Listen/Download – Ellen McIlwaine – Up From the Skies

Greetings all.

I was wandering (not aimlessly) through the vast expanse of digimatized music looking for something to tickle my fancy and after picking out a few particularly tasty things and setting them aside for the full blogging treatment, I tripped over something very cool indeed.

Ellen McIlwaine is another one of those artists that I read about long before I heard any of her music.

I used to see her early records (including the album she recorded with her first band, Fear Itself) were perennials on crate diggers ‘finds’ lists, and then back in the 90s I picked up a compilation of her Polydor recordings.

What that collection revealed was a very talented and multi-faceted performer.

McIlwaine, who spent her early years in Japan (her family were missionaries) found her way to New York in the mid-60s where she shared stages with a wide variety of blues and folk performers.

Like many of her contemporaries, she was less interested in being shoehorned into a single genre, instead choosing to weave her own mixture of blues, rock, jazz, soul and folk/world sounds.

The two tracks I bring you today come from her first solo album, 1972’s ‘Honky Tonk Angel’, one side of which was recorded live at the Bitter End in NYC.

The first – her cover of the Isaac Hayes/David Porter* classic ‘Toe Hold’ is a great example of how a largely acoustic band can still manage to be funky (thanks in large part to McIlwaine’s guitar playing).

McIlwaine is also a particularly talented and interesting singer who manages to kind of sail all over the map without ever losing her way.

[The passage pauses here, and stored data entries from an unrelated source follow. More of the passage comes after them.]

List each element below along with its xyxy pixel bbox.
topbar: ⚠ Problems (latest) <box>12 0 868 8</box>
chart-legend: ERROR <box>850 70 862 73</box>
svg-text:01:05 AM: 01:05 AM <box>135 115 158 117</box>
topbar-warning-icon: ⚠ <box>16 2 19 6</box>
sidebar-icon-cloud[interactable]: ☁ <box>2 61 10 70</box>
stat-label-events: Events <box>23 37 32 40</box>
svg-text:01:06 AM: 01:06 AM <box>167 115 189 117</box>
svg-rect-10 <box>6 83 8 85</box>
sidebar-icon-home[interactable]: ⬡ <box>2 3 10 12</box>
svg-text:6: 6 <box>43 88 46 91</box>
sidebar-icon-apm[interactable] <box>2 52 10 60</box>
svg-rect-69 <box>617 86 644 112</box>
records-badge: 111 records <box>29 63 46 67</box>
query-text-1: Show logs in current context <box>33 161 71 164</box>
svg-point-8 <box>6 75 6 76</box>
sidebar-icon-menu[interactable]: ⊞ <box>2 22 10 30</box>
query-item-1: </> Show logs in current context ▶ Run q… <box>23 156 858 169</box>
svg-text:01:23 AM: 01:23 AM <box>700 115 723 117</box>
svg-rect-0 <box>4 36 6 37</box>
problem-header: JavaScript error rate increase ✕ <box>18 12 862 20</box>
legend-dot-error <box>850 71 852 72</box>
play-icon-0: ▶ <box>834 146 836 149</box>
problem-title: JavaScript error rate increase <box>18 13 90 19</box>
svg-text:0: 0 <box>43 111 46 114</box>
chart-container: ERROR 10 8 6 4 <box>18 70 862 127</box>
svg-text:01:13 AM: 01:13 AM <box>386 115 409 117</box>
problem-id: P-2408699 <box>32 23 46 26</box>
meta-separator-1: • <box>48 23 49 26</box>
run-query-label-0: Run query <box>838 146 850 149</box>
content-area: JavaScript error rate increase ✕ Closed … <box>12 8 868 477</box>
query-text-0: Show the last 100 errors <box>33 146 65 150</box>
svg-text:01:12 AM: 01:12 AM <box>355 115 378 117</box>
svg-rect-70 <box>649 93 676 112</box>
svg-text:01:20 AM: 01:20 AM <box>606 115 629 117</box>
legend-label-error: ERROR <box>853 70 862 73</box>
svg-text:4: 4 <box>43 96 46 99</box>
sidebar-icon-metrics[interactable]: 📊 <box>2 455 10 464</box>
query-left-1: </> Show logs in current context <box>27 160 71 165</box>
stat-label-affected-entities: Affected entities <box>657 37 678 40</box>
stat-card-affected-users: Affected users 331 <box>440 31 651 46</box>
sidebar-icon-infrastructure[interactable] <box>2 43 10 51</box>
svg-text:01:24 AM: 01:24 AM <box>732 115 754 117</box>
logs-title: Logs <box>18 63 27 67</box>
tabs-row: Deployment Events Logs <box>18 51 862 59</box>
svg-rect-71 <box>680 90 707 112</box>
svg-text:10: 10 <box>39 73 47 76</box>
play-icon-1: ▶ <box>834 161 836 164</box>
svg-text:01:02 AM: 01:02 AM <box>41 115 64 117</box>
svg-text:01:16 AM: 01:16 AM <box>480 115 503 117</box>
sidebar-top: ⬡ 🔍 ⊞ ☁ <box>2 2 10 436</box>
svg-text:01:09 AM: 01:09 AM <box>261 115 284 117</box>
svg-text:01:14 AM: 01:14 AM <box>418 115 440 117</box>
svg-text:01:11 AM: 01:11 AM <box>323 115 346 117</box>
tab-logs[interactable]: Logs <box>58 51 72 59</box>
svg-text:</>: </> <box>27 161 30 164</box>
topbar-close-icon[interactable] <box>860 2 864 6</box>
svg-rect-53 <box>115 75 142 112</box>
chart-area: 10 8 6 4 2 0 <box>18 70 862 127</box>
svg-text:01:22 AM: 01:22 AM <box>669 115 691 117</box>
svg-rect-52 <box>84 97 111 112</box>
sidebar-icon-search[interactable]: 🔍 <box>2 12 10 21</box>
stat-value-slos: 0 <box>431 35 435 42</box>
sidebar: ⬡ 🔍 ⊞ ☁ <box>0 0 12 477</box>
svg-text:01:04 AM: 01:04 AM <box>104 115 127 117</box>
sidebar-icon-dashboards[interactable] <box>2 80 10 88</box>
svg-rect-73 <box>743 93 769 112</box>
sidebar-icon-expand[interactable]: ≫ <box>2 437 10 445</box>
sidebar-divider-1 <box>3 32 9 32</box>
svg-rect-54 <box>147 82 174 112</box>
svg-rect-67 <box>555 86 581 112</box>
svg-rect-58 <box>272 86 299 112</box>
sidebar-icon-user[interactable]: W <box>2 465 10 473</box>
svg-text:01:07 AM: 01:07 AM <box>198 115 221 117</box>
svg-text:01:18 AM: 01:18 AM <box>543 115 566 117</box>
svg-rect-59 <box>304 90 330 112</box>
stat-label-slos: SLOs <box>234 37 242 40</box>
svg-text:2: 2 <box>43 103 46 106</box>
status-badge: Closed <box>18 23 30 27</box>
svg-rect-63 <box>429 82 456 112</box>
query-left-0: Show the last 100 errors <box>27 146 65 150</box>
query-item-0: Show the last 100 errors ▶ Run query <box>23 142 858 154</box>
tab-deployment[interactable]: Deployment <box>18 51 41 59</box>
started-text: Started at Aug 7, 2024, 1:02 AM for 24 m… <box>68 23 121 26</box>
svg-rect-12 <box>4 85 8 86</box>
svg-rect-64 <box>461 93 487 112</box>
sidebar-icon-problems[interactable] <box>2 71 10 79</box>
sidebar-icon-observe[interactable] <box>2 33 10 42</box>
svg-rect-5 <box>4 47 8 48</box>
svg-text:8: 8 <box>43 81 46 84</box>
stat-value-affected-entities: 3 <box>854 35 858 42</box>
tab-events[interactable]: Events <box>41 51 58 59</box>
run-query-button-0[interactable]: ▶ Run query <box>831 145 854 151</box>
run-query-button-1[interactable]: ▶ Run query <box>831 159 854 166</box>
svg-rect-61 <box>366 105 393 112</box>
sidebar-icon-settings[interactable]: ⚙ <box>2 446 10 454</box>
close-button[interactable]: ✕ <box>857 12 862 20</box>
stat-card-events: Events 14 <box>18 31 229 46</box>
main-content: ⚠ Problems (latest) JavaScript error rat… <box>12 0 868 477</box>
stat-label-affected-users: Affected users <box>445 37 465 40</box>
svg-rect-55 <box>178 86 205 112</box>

While I was digging for information about the record I happened upon one of Robert Christgau’s old Consumer Guide reviews of this album where he makes the point that while at first impression her vocals might seem ‘overambitious’ she manages to succeed by virtue of the power of her instrument.

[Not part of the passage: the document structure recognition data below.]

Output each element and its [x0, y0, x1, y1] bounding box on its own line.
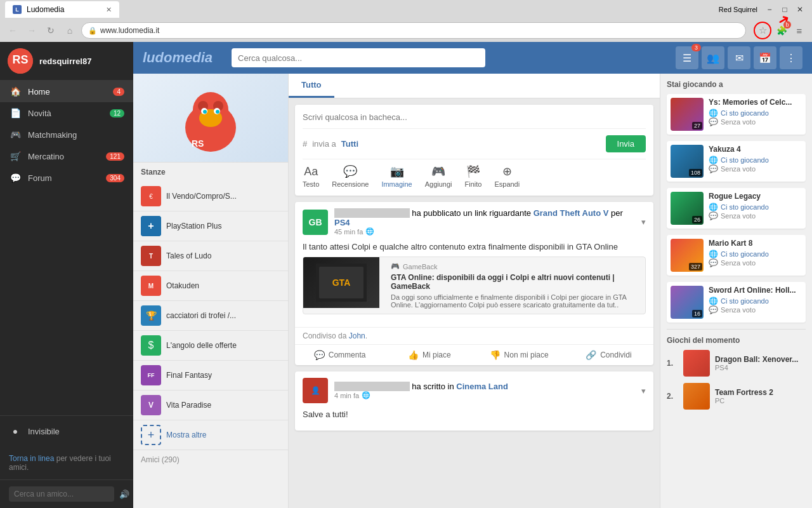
- action-aggiungi[interactable]: 🎮 Aggiungi: [425, 164, 452, 188]
- browser-tab[interactable]: L Ludomedia ✕: [5, 1, 119, 18]
- action-recensione[interactable]: 💬 Recensione: [332, 164, 369, 188]
- more-options-button[interactable]: ⋮: [780, 46, 802, 69]
- back-button[interactable]: ←: [5, 23, 20, 38]
- mic-icon[interactable]: 🔊: [119, 490, 129, 499]
- action-testo[interactable]: Aa Testo: [303, 165, 319, 188]
- post-thumb-image: GTA: [303, 257, 379, 308]
- share-button[interactable]: 🔗 Condividi: [564, 345, 653, 365]
- post-game-link[interactable]: Grand Theft Auto V: [534, 208, 609, 218]
- post-thumbnail[interactable]: GTA 🎮 GameBack GTA Online: disponibili d…: [303, 257, 646, 314]
- sidebar-item-novita[interactable]: 📄 Novità 12: [0, 102, 133, 124]
- reload-button[interactable]: ↻: [43, 23, 58, 38]
- room-item-otakuden[interactable]: M Otakuden: [133, 271, 288, 301]
- post2-game-link[interactable]: Cinema Land: [456, 382, 508, 391]
- search-friends-input[interactable]: [9, 486, 114, 502]
- room-item-tales[interactable]: T Tales of Ludo: [133, 241, 288, 271]
- room-icon-vendo: €: [141, 186, 161, 206]
- room-item-angolo[interactable]: $ L'angolo delle offerte: [133, 331, 288, 361]
- game-item-rogue[interactable]: 26 Rogue Legacy 🌐 Ci sto giocando 💬 Senz…: [667, 188, 806, 229]
- address-bar[interactable]: 🔒 www.ludomedia.it: [81, 22, 746, 39]
- calendar-icon-button[interactable]: 📅: [754, 46, 776, 69]
- sidebar-item-home[interactable]: 🏠 Home 4: [0, 81, 133, 102]
- add-more-rooms[interactable]: + Mostra altre: [133, 420, 288, 450]
- game-item-sword[interactable]: 16 Sword Art Online: Holl... 🌐 Ci sto gi…: [667, 282, 806, 323]
- room-item-finalfantasy[interactable]: FF Final Fantasy: [133, 361, 288, 391]
- home-button[interactable]: ⌂: [62, 23, 77, 38]
- post-thumb-title: GTA Online: disponibili da oggi i Colpi …: [391, 273, 640, 291]
- comment-button[interactable]: 💬 Commenta: [295, 345, 384, 365]
- ys-title: Ys: Memories of Celc...: [709, 98, 802, 107]
- friends-icon-button[interactable]: 👥: [702, 46, 724, 69]
- post-expand-button[interactable]: ▾: [641, 217, 646, 227]
- action-finito[interactable]: 🏁 Finito: [465, 164, 482, 188]
- room-item-playstation[interactable]: + PlayStation Plus: [133, 211, 288, 241]
- espandi-icon: ⊕: [502, 164, 512, 178]
- team-thumb: [683, 383, 710, 410]
- bookmark-button[interactable]: ☆ ➜: [754, 22, 771, 39]
- room-name-tales: Tales of Ludo: [166, 251, 211, 260]
- mario-info: Mario Kart 8 🌐 Ci sto giocando 💬 Senza v…: [709, 239, 802, 272]
- yakuza-badge: 108: [689, 169, 702, 177]
- game-item-mario[interactable]: 327 Mario Kart 8 🌐 Ci sto giocando 💬 Sen…: [667, 235, 806, 276]
- post2-meta: ████████████ ha scritto in Cinema Land 4…: [334, 382, 635, 399]
- trending-item-dragon[interactable]: 1. Dragon Ball: Xenover... PS4: [667, 350, 806, 377]
- testo-icon: Aa: [304, 165, 318, 178]
- sidebar-item-matchmaking[interactable]: 🎮 Matchmaking: [0, 124, 133, 145]
- dislike-button[interactable]: 👎 Non mi piace: [475, 345, 564, 365]
- invisible-toggle[interactable]: ● Invisibile: [9, 422, 124, 440]
- team-platform: PC: [715, 397, 806, 404]
- post-text: Il tanto attesi Colpi e qualche altro co…: [303, 242, 646, 251]
- search-bar[interactable]: [232, 48, 485, 67]
- composer-input[interactable]: [303, 112, 646, 122]
- send-button[interactable]: Invia: [606, 135, 646, 152]
- svg-point-9: [203, 110, 207, 114]
- yakuza-info: Yakuza 4 🌐 Ci sto giocando 💬 Senza voto: [709, 145, 802, 178]
- search-input[interactable]: [238, 53, 479, 63]
- menu-icon-button[interactable]: ☰ 3: [676, 46, 698, 69]
- yakuza-rating: 💬 Senza voto: [709, 164, 802, 173]
- forward-button[interactable]: →: [24, 23, 39, 38]
- dislike-icon: 👎: [490, 350, 501, 360]
- post2-body: Salve a tutti!: [295, 410, 653, 431]
- feed-tabs: Tutto: [289, 74, 660, 98]
- mercatino-badge: 121: [106, 152, 124, 161]
- room-item-vendo[interactable]: € Il Vendo/Compro/S...: [133, 182, 288, 211]
- room-icon-ps: +: [141, 216, 161, 236]
- action-immagine[interactable]: 📷 Immagine: [381, 164, 412, 188]
- dragon-title: Dragon Ball: Xenover...: [715, 355, 806, 364]
- room-item-cacciatori[interactable]: 🏆 cacciatori di trofei /...: [133, 301, 288, 331]
- add-room-label: Mostra altre: [166, 431, 206, 439]
- recipient-selector[interactable]: Tutti: [341, 139, 358, 149]
- post2-expand-button[interactable]: ▾: [641, 386, 646, 396]
- like-button[interactable]: 👍 Mi piace: [384, 345, 474, 365]
- close-button[interactable]: ✕: [793, 4, 807, 15]
- tab-tutto[interactable]: Tutto: [289, 74, 334, 98]
- messages-icon-button[interactable]: ✉: [728, 46, 750, 69]
- immagine-label: Immagine: [381, 180, 412, 188]
- rogue-badge: 26: [692, 216, 702, 224]
- shared-user-link[interactable]: John: [349, 331, 365, 340]
- post-item-2: 👤 ████████████ ha scritto in Cinema Land…: [295, 371, 653, 431]
- trending-item-team[interactable]: 2. Team Fortress 2 PC: [667, 383, 806, 410]
- game-item-ys[interactable]: 27 Ys: Memories of Celc... 🌐 Ci sto gioc…: [667, 94, 806, 135]
- rooms-label: Stanze: [141, 168, 166, 177]
- menu-button[interactable]: ≡: [792, 23, 807, 38]
- sidebar-item-forum[interactable]: 💬 Forum 304: [0, 167, 133, 189]
- avatar: RS: [8, 48, 33, 74]
- torna-in-linea-link[interactable]: Torna in linea: [9, 454, 54, 463]
- team-title: Team Fortress 2: [715, 388, 806, 397]
- post-platform[interactable]: PS4: [334, 218, 350, 227]
- action-espandi[interactable]: ⊕ Espandi: [494, 164, 520, 188]
- ys-info: Ys: Memories of Celc... 🌐 Ci sto giocand…: [709, 98, 802, 131]
- sidebar-item-mercatino[interactable]: 🛒 Mercatino 121: [0, 145, 133, 167]
- extensions-button[interactable]: 🧩 b: [774, 23, 789, 38]
- rogue-title: Rogue Legacy: [709, 192, 802, 201]
- game-item-yakuza[interactable]: 108 Yakuza 4 🌐 Ci sto giocando 💬 Senza v…: [667, 141, 806, 182]
- room-item-vita[interactable]: V Vita Paradise: [133, 391, 288, 420]
- profile-avatar-image: RS: [179, 83, 242, 153]
- mario-status: 🌐 Ci sto giocando: [709, 250, 802, 258]
- post-time: 45 min fa 🌐: [334, 227, 635, 236]
- tab-close-button[interactable]: ✕: [106, 6, 112, 14]
- yakuza-title: Yakuza 4: [709, 145, 802, 154]
- minimize-button[interactable]: −: [763, 4, 776, 15]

I’ve never been a big fan of ‘oversingers’ but I have to agree with the old sage that unlike so many others (especially in these times where vocal acrobatics seem to be the go to substitute for soul), McIlwaine has the wherewithal, balancing talent with taste, to stay just inside the lines.

The second track is a particularly groovy cover of the Jimi Hendrix Experience track ‘Up From the Skies’. It always bugs me that so many people seem to forget that Jimi had a soulful side. McIlwaine’s treatment of ‘Up From the Skies’ taps into – and expands on – that sound.

If you can find either of her first two solo albums (or the CD comp that collects them) grab them. Her later stuff moves further into an electric/rock sound but is still pretty cool.

She still records and performs today, and her recent stuff is particularly interesting, mixing her guitar with tabla and harmonium (dig her cover of ‘Take me To the River’).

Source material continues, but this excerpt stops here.